Provided records:
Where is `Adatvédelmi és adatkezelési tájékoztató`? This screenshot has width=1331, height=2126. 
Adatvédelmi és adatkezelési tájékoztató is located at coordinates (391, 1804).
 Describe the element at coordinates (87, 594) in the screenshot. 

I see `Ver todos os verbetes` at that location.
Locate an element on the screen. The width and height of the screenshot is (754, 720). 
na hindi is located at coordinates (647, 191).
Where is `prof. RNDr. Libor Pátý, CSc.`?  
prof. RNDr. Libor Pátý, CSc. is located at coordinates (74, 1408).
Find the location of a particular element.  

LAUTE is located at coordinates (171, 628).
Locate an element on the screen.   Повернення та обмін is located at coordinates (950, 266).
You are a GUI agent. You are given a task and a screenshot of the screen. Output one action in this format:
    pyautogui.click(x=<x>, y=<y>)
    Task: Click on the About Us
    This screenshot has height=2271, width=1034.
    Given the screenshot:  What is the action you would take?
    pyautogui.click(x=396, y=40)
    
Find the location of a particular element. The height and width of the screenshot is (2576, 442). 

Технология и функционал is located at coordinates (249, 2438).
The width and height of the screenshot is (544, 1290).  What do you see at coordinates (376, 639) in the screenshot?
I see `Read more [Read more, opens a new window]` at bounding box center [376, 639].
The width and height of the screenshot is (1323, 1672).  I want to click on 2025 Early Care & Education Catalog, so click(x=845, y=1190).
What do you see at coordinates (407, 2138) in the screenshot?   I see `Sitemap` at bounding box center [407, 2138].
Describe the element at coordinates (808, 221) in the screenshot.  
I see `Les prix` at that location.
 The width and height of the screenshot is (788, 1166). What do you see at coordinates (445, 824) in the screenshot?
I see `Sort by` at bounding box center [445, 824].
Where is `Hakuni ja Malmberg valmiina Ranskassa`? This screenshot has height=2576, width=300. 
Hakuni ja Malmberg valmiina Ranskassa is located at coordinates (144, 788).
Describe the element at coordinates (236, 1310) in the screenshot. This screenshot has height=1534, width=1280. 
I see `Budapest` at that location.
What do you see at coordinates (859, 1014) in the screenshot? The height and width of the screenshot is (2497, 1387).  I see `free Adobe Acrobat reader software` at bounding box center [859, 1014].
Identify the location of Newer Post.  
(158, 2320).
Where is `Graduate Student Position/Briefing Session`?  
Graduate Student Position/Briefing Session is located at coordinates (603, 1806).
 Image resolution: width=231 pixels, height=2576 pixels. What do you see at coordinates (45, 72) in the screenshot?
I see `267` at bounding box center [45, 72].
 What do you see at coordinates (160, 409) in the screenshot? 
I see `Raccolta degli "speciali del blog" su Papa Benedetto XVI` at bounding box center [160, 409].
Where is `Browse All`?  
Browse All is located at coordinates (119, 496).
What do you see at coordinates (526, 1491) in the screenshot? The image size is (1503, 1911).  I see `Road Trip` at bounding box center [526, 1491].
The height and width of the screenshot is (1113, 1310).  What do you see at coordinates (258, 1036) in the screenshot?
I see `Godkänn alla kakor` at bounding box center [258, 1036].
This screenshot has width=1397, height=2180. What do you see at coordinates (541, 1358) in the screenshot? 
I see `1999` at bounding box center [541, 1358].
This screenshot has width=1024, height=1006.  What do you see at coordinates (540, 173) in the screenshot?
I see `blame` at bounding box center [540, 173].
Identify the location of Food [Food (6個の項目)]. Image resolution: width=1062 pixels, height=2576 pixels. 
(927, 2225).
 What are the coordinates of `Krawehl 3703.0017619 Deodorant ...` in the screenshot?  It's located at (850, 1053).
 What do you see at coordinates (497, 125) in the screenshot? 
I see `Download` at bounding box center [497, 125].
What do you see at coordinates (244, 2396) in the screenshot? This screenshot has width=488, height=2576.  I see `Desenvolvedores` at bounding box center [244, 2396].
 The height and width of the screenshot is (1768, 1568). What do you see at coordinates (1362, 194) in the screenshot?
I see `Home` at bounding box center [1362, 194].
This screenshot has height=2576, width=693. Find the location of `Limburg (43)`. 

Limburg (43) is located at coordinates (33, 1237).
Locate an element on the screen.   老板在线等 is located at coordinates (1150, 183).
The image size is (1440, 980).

Exercise instructions: Reproduce the lines above, beginning at the line with "Identify the location of Newer Post." and stopping after the line with "What do you see at coordinates (526, 1491)", exactly as they are.

Answer area:
Identify the location of Newer Post.  
(158, 2320).
Where is `Graduate Student Position/Briefing Session`?  
Graduate Student Position/Briefing Session is located at coordinates (603, 1806).
 Image resolution: width=231 pixels, height=2576 pixels. What do you see at coordinates (45, 72) in the screenshot?
I see `267` at bounding box center [45, 72].
 What do you see at coordinates (160, 409) in the screenshot? 
I see `Raccolta degli "speciali del blog" su Papa Benedetto XVI` at bounding box center [160, 409].
Where is `Browse All`?  
Browse All is located at coordinates (119, 496).
What do you see at coordinates (526, 1491) in the screenshot? The image size is (1503, 1911).  I see `Road Trip` at bounding box center [526, 1491].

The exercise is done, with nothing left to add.